Obama Girls Fly Under the Radar -- but How Long Will It Last?

Sasha and Malia Obama may find it hard to avoid the growing public interest.

ByABC News
August 27, 2009, 10:44 AM

WASHINGTON— -- Could there be two luckier tweens in all of America than Malia and Sasha Obama?

The Jonas Brothers and Beyoncé sing for them. They get to meet the pope, the queen and Harry Potter. They get personal tours of the Eiffel Tower, the Kremlin, the Sistine Chapel, the Tower of London. They go to the best ice-cream parlor in Rome and make their own gelato. They have visited Yellowstone's Old Faithful and the Grand Canyon, gone whitewater rafting and picked peaches in Colorado. This week, they're relaxing at Martha's Vineyard, where the rich and famous and presidential while away their summers.

They've been having a grand time since arriving in the White House, mostly out of the public eye. So far.

President Obama and first lady Michelle Obama are trying to make their daughters' experience in the White House as educational and broadening as possible, taking them along on trips this summer with expressly didactic intentions.

"I want to teach them that Italy isn't just pizza," Michelle remarked in Rome in July during an official visit in which she and the girls toured the Eternal City's ancient sites, such as the Pantheon, the Colisseum and the Vatican's St. Peter's Basilica.

At the same time, the Obamas expect or even demand that the news media spotlight be turned away from the girls skipping alongside them. When the family arrived on Martha's Vineyard on Sunday, the Obamas beseeched the accompanying press corps to stay away from the girls. Given their undeniable appeal and the keen public appetite for news about them, persuading the media to pay little or no attention isn't a slam dunk.

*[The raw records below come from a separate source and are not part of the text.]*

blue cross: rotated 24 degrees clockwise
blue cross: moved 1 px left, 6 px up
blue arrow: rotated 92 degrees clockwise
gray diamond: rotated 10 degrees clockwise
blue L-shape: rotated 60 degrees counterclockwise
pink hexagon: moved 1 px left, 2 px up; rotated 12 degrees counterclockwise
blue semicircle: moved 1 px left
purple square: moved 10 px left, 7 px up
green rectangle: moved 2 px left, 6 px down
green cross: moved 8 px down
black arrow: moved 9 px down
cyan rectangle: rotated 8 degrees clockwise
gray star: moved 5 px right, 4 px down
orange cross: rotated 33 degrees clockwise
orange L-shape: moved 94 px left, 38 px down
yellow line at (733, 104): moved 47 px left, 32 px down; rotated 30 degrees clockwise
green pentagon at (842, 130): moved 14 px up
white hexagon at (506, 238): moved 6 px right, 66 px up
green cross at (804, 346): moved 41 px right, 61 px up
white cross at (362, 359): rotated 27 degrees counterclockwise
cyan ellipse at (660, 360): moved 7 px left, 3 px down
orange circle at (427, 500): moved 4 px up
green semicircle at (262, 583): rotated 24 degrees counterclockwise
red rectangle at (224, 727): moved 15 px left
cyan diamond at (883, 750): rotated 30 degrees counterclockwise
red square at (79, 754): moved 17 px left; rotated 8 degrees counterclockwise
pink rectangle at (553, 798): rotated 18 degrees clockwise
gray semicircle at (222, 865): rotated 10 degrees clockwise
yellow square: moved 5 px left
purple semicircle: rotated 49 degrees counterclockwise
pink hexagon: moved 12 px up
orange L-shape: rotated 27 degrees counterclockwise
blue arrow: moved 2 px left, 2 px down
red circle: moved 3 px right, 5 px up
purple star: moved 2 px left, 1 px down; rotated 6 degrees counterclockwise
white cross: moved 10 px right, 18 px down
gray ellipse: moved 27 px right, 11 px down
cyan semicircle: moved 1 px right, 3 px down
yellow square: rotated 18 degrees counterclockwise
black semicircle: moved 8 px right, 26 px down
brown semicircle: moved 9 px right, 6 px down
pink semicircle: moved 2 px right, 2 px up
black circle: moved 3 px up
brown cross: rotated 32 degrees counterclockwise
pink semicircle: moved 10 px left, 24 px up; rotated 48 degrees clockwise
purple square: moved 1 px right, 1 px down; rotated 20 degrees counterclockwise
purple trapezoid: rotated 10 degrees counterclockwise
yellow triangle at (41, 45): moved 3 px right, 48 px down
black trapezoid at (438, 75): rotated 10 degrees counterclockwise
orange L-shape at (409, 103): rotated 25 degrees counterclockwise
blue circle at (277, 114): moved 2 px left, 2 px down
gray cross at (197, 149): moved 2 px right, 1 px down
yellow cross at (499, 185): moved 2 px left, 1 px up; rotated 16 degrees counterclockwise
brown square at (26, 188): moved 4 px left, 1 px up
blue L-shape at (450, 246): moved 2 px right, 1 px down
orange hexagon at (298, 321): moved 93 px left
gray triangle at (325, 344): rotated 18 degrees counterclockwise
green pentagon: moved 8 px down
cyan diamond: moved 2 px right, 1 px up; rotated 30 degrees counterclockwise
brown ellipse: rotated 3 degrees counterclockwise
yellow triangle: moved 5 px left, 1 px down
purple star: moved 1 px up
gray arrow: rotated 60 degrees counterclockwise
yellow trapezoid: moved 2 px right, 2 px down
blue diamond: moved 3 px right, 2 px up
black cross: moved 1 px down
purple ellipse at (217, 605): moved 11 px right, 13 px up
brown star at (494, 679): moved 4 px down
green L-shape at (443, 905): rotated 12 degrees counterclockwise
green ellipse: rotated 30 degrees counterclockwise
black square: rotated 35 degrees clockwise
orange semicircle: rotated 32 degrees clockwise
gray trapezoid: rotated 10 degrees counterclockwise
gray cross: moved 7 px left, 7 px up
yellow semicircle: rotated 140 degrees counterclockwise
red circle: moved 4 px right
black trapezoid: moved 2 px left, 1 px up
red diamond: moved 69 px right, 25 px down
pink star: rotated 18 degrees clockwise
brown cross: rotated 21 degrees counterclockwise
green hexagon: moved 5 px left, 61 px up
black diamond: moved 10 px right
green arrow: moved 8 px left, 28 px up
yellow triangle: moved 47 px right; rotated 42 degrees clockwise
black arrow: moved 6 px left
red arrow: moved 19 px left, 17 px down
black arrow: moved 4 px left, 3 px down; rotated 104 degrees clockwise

"If the Obamas pull it off, they'll be among the first (of presidential families) to achieve it," says Bonnie Angelo, author of First Families: The Impact of the White House on Their Lives.

Big changes since Carter's kids

Indeed, says Anita McBride, who was former first lady Laura Bush's chief of staff, striking the right balance is tricky, for both the first family and the media. There's really no precedent for the Obamas, she says, because the media landscape has so dramatically changed since the last time there were children in the White House, during the Carter administration in the late 1970s and the Kennedy administration in the early 1960s.

By the 1990s, in the age of 24/7 cable news but before the rise of the Internet, the Clintons had become ferociously protective in shielding daughter Chelsea, who was 13 when she entered the White House and soon learned to protect herself with a talk-to-the-hand attitude toward the media that continues to this day.